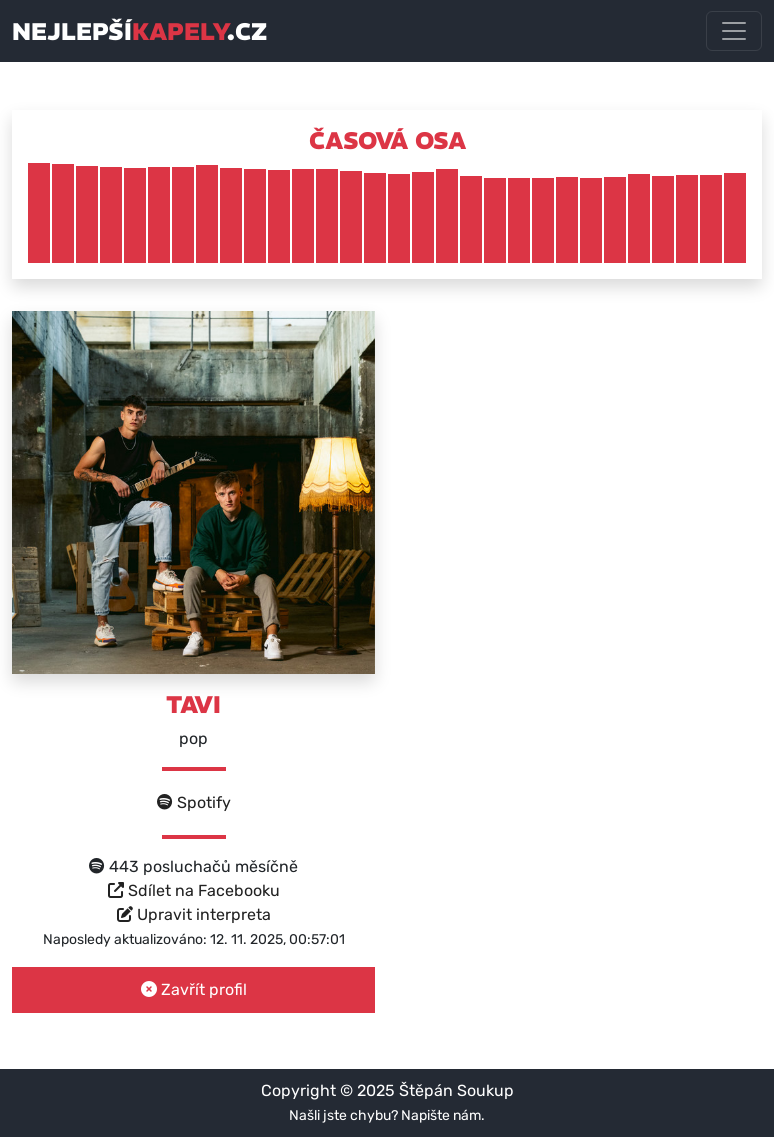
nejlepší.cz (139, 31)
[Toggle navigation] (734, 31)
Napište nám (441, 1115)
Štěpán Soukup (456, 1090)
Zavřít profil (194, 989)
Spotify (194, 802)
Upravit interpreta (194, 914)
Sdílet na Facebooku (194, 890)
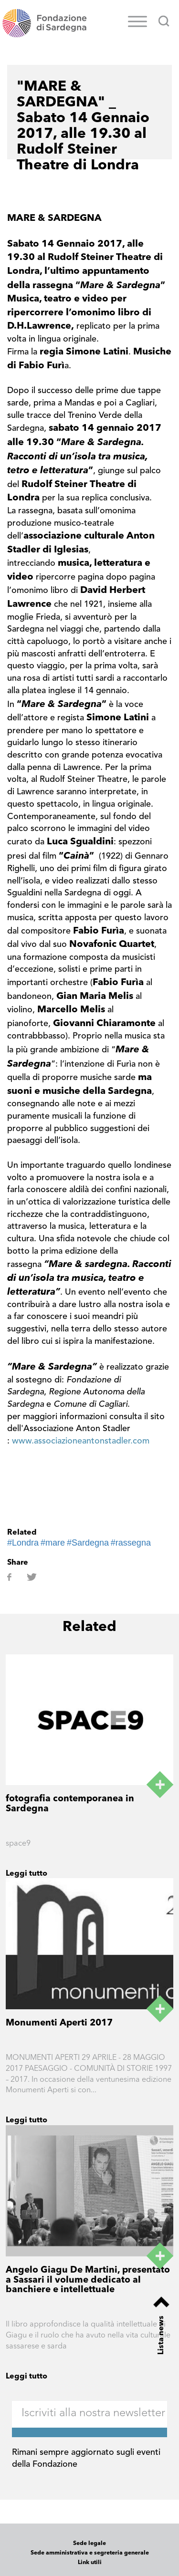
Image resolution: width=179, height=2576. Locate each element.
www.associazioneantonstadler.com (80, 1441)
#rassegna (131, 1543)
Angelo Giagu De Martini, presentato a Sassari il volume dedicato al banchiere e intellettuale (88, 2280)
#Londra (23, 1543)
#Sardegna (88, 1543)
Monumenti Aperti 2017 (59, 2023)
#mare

______________________________

ABOUT THIS TASK: Your reply should consist solely of the lines from the line containing "Upravit interpreta (194, 914)" through the last line of the listing, unchanged and free of pictures.

OUTPUT OF THE TASK:
Upravit interpreta (194, 914)
Sdílet na Facebooku (194, 890)
Image resolution: width=179, height=2576. Locate each element.
www.associazioneantonstadler.com (80, 1441)
#rassegna (131, 1543)
Angelo Giagu De Martini, presentato a Sassari il volume dedicato al banchiere e intellettuale (88, 2280)
#Londra (23, 1543)
#Sardegna (88, 1543)
Monumenti Aperti 2017 (59, 2023)
#mare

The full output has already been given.